During drilling oil, gas, or geothermal wells, the temperature difference between the formation and the drilling fluid will cause a temperature change around the borehole, which will influence the wellbore stresses. This effect on the stresses tends to cause wellbore instability in high temperature formations, which may lead to some problems such as formation break down, loss of circulation, and untrue kick.

In this research, a numerical model is presented to simulate downhole temperature changes during circulation then simulate its effect on fracture pressure gradient based on thermo-poro-elasticity theory. This paper also describes an incident occurred during drilling a well in Gulf of Suez and the observations made during this incident. It also gives an analysis of these observations which led to a reasonable explanation of the cause of this incident.

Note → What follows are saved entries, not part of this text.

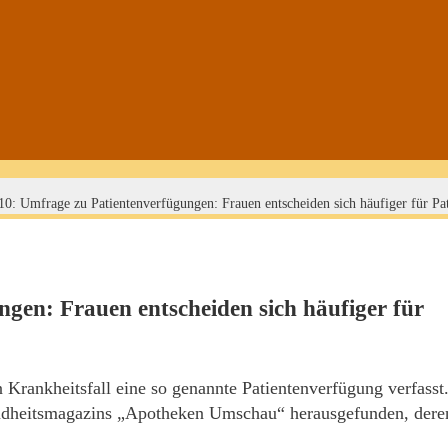
10: Umfrage zu Patientenverfügungen: Frauen entscheiden sich häufiger für Pa
gen: Frauen entscheiden sich häufiger für
Krankheitsfall eine so genannte Patientenverfügung verfasst
undheitsmagazins „Apotheken Umschau“ herausgefunden, dere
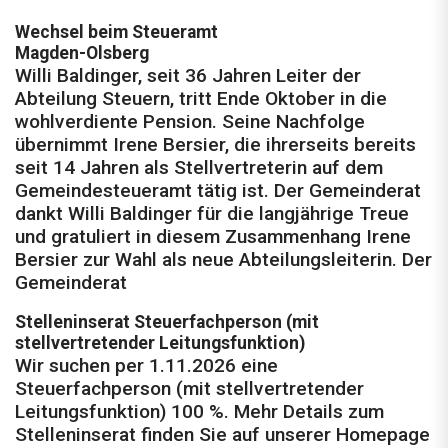
Wechsel beim Steueramt
Magden-Olsberg
Willi Baldinger, seit 36 Jahren Leiter der
Abteilung Steuern, tritt Ende Oktober in die
wohlverdiente Pension. Seine Nachfolge
übernimmt Irene Bersier, die ihrerseits bereits
seit 14 Jahren als Stellvertreterin auf dem
Gemeindesteueramt tätig ist. Der Gemeinderat
dankt Willi Baldinger für die langjährige Treue
und gratuliert in diesem Zusammenhang Irene
Bersier zur Wahl als neue Abteilungsleiterin. Der
Gemeinderat
Stelleninserat Steuerfachperson (mit
stellvertretender Leitungsfunktion)
Wir suchen per 1.11.2026 eine
Steuerfachperson (mit stellvertretender
Leitungsfunktion) 100 %. Mehr Details zum
Stelleninserat finden Sie auf unserer Homepage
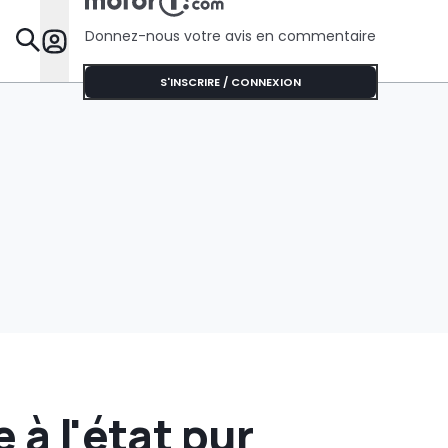
du passé"
Donnez-nous votre avis en commentaire
Dossie
S'INSCRIRE / CONNEXION
 à l'état pur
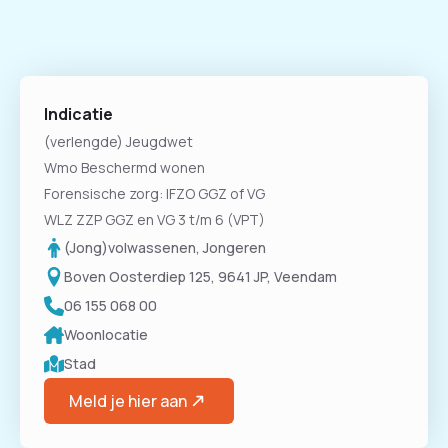
Indicatie
(verlengde) Jeugdwet
Wmo Beschermd wonen
Forensische zorg: IFZO GGZ of VG
WLZ ZZP GGZ en VG 3 t/m 6 (VPT)
(Jong)volwassenen, Jongeren
Boven Oosterdiep 125, 9641 JP, Veendam
06 155 068 00
Woonlocatie
Stad
Meld je hier aan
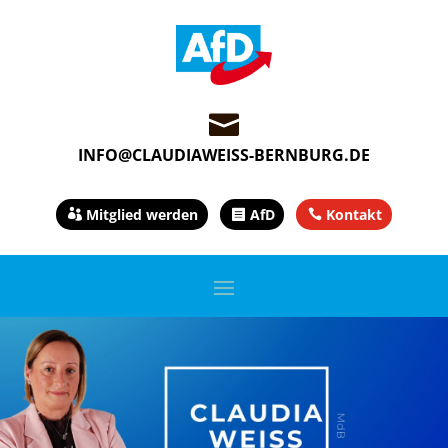

INFO@CLAUDIAWEISS-BERNBURG.DE
Mitglied werden
AfD
Kontakt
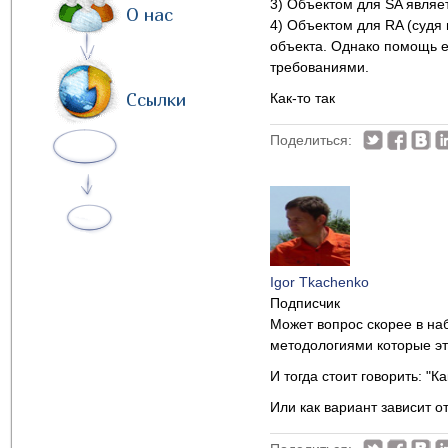
3) Объектом для SA являе
О нас
4) Объектом для RA (судя
объекта. Однако помощь е
требованиями.
Ссылки
Как-то так
Поделиться:
Igor Tkachenko
Подписчик
Может вопрос скорее в на
методологиями которые эт
И тогда стоит говорить: "
Или как вариант зависит о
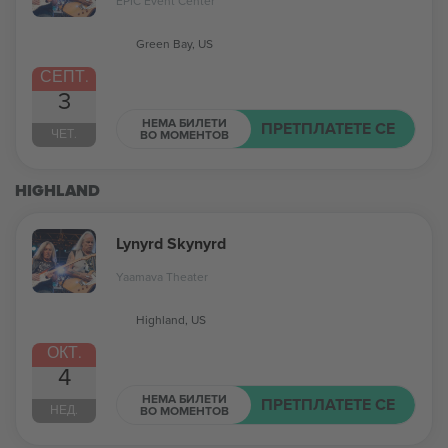
EPIC Event Center
Green Bay, US
СЕПТ.
3
НЕМА БИЛЕТИ
ПРЕТПЛАТЕТЕ СЕ
ЧЕТ.
ВО МОМЕНТОВ
HIGHLAND
Lynyrd Skynyrd
Yaamava Theater
Highland, US
ОКТ.
4
НЕМА БИЛЕТИ
ПРЕТПЛАТЕТЕ СЕ
НЕД.
ВО МОМЕНТОВ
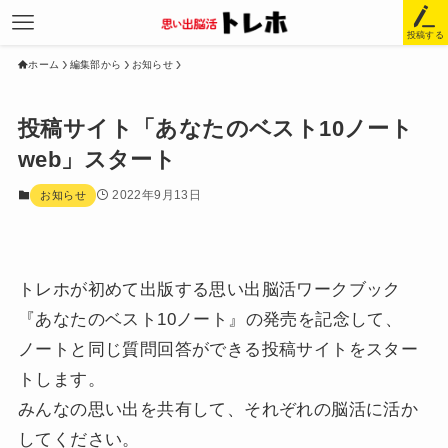
投稿する
ホーム
編集部から
お知らせ
投稿サイト「あなたのベスト10ノート
web」スタート
2022年9月13日
お知らせ
トレホが初めて出版する思い出脳活ワークブック
『あなたのベスト10ノート』の発売を記念して、
ノートと同じ質問回答ができる投稿サイトをスター
トします。
みんなの思い出を共有して、それぞれの脳活に活か
してください。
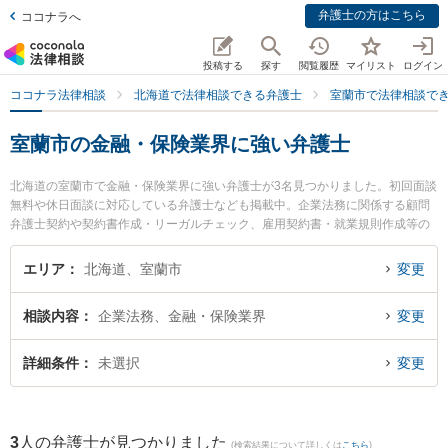
弁護士の方はこちら
ココナラへ
投稿する
探す
閲覧履歴
マイリスト
ログイン
ココナラ法律相談
北海道で法律相談できる弁護士
室蘭市で法律相談で
室蘭市の金融・保険業界に強い弁護士
北海道の室蘭市で金融・保険業界に強い弁護士が3名見つかりました。初回面談
無料や休日面談に対応している弁護士なども掲載中。企業法務に関係する顧問
弁護士契約や契約書作成・リーガルチェック、雇用契約書・就業規則作成等の
細かな分野での絞り込み検索もでき便利です。特に池田翔一法律事務所の池田
翔一弁護士や弁護士法人北海道みらい法律事務所の菊地 俊邦弁護士、弁護士法
エリア
北海道、室蘭市
変更
人北海道みらい法律事務所の増川 拓弁護士のプロフィール情報や弁護士費用、
強みなどが注目されています。『室蘭市で土日や夜間に発生した金融・保険業
相談内容
企業法務、金融・保険業界
変更
界のトラブルを今すぐに弁護士に相談したい』『金融・保険業界のトラブル解
決の実績豊富な近くの弁護士を検索したい』『初回相談無料で金融・保険業界
を法律相談できる室蘭市内の弁護士に相談予約したい』などでお困りの相談者
詳細条件
未選択
変更
さんにおすすめです。
3
人の弁護士が見つかりました
(検索結果について詳しくは
こちら
)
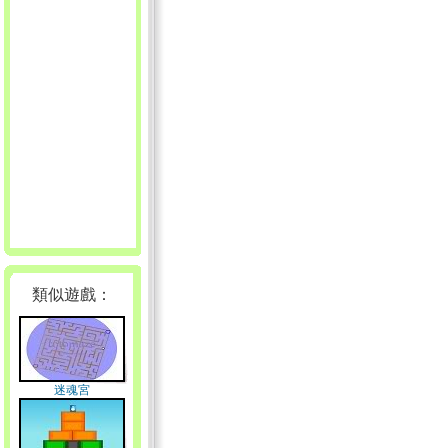
類似遊戲：
迷魂宮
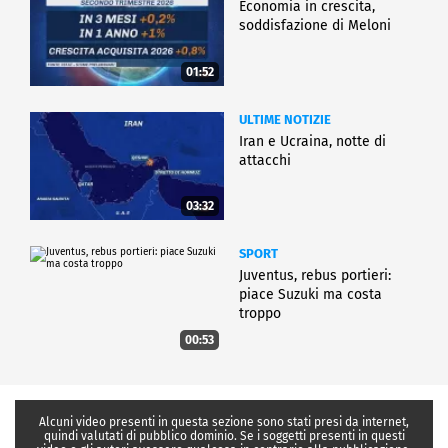
Economia in crescita,
soddisfazione di Meloni
01:52
ULTIME NOTIZIE
Iran e Ucraina, notte di
attacchi
03:32
SPORT
Juventus, rebus portieri:
piace Suzuki ma costa
troppo
00:53
Alcuni video presenti in questa sezione sono stati presi da internet,
quindi valutati di pubblico dominio. Se i soggetti presenti in questi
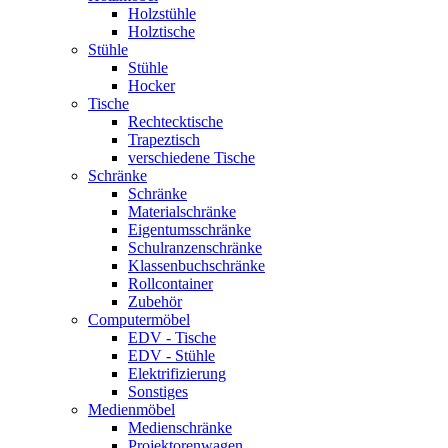
Holzstühle
Holztische
Stühle
Stühle
Hocker
Tische
Rechtecktische
Trapeztisch
verschiedene Tische
Schränke
Schränke
Materialschränke
Eigentumsschränke
Schulranzenschränke
Klassenbuchschränke
Rollcontainer
Zubehör
Computermöbel
EDV - Tische
EDV - Stühle
Elektrifizierung
Sonstiges
Medienmöbel
Medienschränke
Projektorenwagen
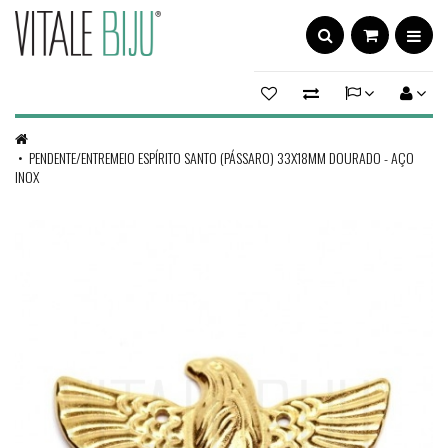
PENDENTE/ENTREMEIO ESPÍRITO SANTO (PÁSSARO) 33X18MM DOURADO - AÇO
INOX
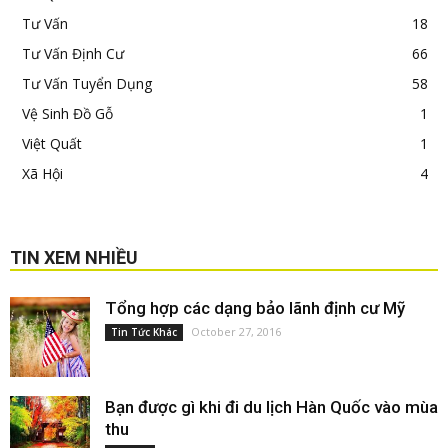
Tư Vấn
18
Tư Vấn Định Cư
66
Tư Vấn Tuyển Dụng
58
Vệ Sinh Đồ Gỗ
1
Việt Quất
1
Xã Hội
4
TIN XEM NHIỀU
Tổng hợp các dạng bảo lãnh định cư Mỹ
October 27, 2016
Tin Tức Khác
Bạn được gì khi đi du lịch Hàn Quốc vào mùa
thu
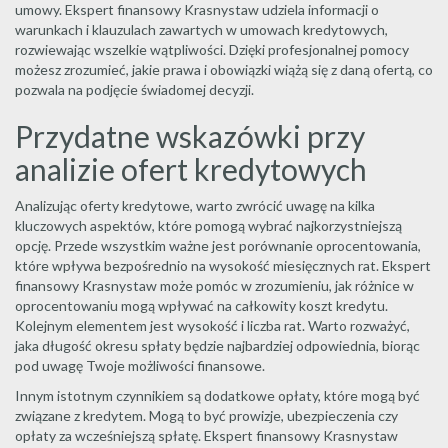
umowy. Ekspert finansowy Krasnystaw udziela informacji o
warunkach i klauzulach zawartych w umowach kredytowych,
rozwiewając wszelkie wątpliwości. Dzięki profesjonalnej pomocy
możesz zrozumieć, jakie prawa i obowiązki wiążą się z daną ofertą, co
pozwala na podjęcie świadomej decyzji.
Przydatne wskazówki przy
analizie ofert kredytowych
Analizując oferty kredytowe, warto zwrócić uwagę na kilka
kluczowych aspektów, które pomogą wybrać najkorzystniejszą
opcję. Przede wszystkim ważne jest porównanie oprocentowania,
które wpływa bezpośrednio na wysokość miesięcznych rat. Ekspert
finansowy Krasnystaw może pomóc w zrozumieniu, jak różnice w
oprocentowaniu mogą wpływać na całkowity koszt kredytu.
Kolejnym elementem jest wysokość i liczba rat. Warto rozważyć,
jaka długość okresu spłaty będzie najbardziej odpowiednia, biorąc
pod uwagę Twoje możliwości finansowe.
Innym istotnym czynnikiem są dodatkowe opłaty, które mogą być
związane z kredytem. Mogą to być prowizje, ubezpieczenia czy
opłaty za wcześniejszą spłatę. Ekspert finansowy Krasnystaw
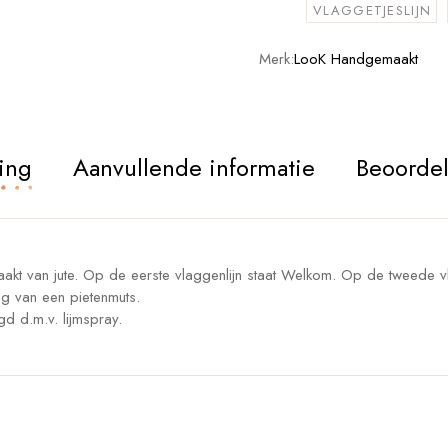
VLAGGETJESLIJN
Merk:
LooK Handgemaakt
ing
Aanvullende informatie
Beoordel
aakt van jute. Op de eerste vlaggenlijn staat Welkom. Op de tweede vl
ing van een pietenmuts.
gd d.m.v. lijmspray.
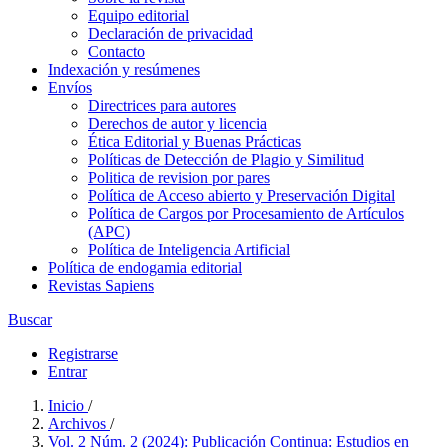
Equipo editorial
Declaración de privacidad
Contacto
Indexación y resúmenes
Envíos
Directrices para autores
Derechos de autor y licencia
Ética Editorial y Buenas Prácticas
Políticas de Detección de Plagio y Similitud
Politica de revision por pares
Política de Acceso abierto y Preservación Digital
Política de Cargos por Procesamiento de Artículos
(APC)
Política de Inteligencia Artificial
Política de endogamia editorial
Revistas Sapiens
Buscar
Registrarse
Entrar
Inicio
/
Archivos
/
Vol. 2 Núm. 2 (2024): Publicación Continua: Estudios en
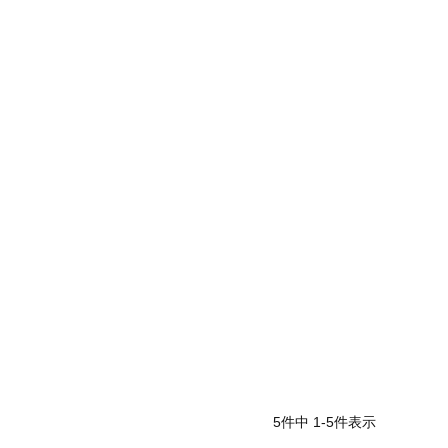
5
件中
1
-
5
件表示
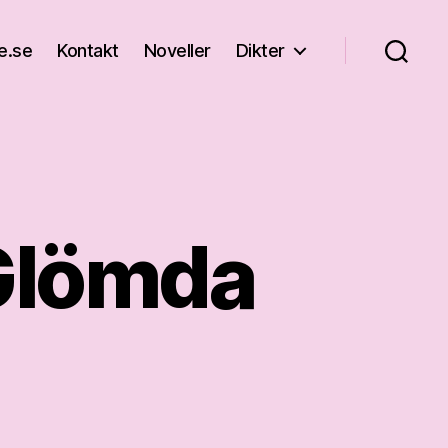
e.se
Kontakt
Noveller
Dikter
 Glömda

This paper shows that the fracture pressure decreases as the temperature of wellbore decreases, and vice versa. The research results could help in determining the suitable drilling fluid density in high-temperature wells. It also could help in understanding loss and gain phenomena in HT wells which may happen due to thermal effect.

The thermal effect should be taken into consideration while preparing wellbore stability studies and choosing mud weight of deep wells, HPHT wells, deep water wells, or wells with depleted zones at high depths because cooling effect reduces the wellbore stresses and effective FG. Understanding and controlling cooling effect could help in controlling the reduction in effective FG and so avoid lost circulation and additional unnecessary casing points.